§ **INPUT DATA**
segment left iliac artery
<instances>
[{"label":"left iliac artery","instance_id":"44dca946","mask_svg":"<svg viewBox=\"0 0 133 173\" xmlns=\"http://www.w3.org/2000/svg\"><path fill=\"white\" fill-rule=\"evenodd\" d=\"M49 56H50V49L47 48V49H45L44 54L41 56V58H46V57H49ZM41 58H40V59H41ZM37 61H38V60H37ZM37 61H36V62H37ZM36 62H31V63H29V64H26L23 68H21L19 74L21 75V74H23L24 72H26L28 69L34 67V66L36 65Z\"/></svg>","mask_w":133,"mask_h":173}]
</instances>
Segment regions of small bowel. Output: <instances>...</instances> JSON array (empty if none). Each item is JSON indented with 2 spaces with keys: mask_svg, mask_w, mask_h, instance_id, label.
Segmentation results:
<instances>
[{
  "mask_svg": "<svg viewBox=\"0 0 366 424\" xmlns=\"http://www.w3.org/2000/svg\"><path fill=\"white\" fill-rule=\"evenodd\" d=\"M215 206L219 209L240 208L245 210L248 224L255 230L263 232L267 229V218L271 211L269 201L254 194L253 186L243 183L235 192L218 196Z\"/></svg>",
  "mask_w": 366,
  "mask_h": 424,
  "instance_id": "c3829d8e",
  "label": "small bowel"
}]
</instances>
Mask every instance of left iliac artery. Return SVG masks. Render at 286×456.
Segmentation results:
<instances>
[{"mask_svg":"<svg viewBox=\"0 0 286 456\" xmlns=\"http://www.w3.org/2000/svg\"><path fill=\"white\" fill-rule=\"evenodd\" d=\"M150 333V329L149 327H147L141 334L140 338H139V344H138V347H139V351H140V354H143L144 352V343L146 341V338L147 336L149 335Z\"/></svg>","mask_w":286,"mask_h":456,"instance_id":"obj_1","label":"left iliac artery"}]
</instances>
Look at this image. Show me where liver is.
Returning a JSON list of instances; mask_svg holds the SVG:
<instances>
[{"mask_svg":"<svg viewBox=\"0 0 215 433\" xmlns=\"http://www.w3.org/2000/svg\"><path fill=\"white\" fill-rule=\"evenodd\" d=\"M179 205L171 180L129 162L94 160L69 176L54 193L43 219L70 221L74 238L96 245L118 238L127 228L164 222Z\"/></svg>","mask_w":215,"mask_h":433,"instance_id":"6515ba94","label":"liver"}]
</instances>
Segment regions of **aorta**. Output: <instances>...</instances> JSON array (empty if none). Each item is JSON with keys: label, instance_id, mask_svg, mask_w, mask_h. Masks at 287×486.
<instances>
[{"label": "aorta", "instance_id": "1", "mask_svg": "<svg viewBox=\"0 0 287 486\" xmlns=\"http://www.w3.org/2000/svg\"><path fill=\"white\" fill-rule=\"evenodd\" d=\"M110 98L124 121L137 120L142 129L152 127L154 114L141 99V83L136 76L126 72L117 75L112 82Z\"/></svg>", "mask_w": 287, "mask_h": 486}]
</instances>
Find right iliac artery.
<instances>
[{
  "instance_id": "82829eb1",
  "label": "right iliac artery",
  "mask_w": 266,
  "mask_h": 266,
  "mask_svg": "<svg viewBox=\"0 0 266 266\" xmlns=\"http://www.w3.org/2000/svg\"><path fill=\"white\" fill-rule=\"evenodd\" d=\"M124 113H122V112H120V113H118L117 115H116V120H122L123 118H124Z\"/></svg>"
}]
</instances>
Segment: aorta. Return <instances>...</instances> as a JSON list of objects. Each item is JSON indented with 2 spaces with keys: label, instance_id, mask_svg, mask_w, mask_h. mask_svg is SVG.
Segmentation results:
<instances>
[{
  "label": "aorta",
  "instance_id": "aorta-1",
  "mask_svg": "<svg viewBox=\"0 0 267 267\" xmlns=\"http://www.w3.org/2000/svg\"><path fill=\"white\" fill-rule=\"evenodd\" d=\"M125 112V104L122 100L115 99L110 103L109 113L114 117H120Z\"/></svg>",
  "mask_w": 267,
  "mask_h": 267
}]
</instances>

§ **WHAT YOU WILL DO**
All lines from the one with "Segment regions of **aorta**." through the end of the material above are to be printed exactly, and only those.

§ **EXERCISE RESULT**
Segment regions of **aorta**. Output: <instances>...</instances> JSON array (empty if none). Each item is JSON with keys: label, instance_id, mask_svg, mask_w, mask_h. Masks at 287×486.
<instances>
[{"label": "aorta", "instance_id": "1", "mask_svg": "<svg viewBox=\"0 0 287 486\" xmlns=\"http://www.w3.org/2000/svg\"><path fill=\"white\" fill-rule=\"evenodd\" d=\"M110 98L124 121L137 120L142 129L152 127L154 114L141 99V83L136 76L126 72L117 75L112 82Z\"/></svg>", "mask_w": 287, "mask_h": 486}]
</instances>
Find right iliac artery.
<instances>
[{
  "instance_id": "82829eb1",
  "label": "right iliac artery",
  "mask_w": 266,
  "mask_h": 266,
  "mask_svg": "<svg viewBox=\"0 0 266 266\" xmlns=\"http://www.w3.org/2000/svg\"><path fill=\"white\" fill-rule=\"evenodd\" d=\"M124 113H122V112H120V113H118L117 115H116V120H122L123 118H124Z\"/></svg>"
}]
</instances>
Segment: aorta. Return <instances>...</instances> as a JSON list of objects. Each item is JSON indented with 2 spaces with keys: label, instance_id, mask_svg, mask_w, mask_h. mask_svg is SVG.
Segmentation results:
<instances>
[{
  "label": "aorta",
  "instance_id": "aorta-1",
  "mask_svg": "<svg viewBox=\"0 0 267 267\" xmlns=\"http://www.w3.org/2000/svg\"><path fill=\"white\" fill-rule=\"evenodd\" d=\"M125 112V104L122 100L115 99L110 103L109 113L114 117H120Z\"/></svg>",
  "mask_w": 267,
  "mask_h": 267
}]
</instances>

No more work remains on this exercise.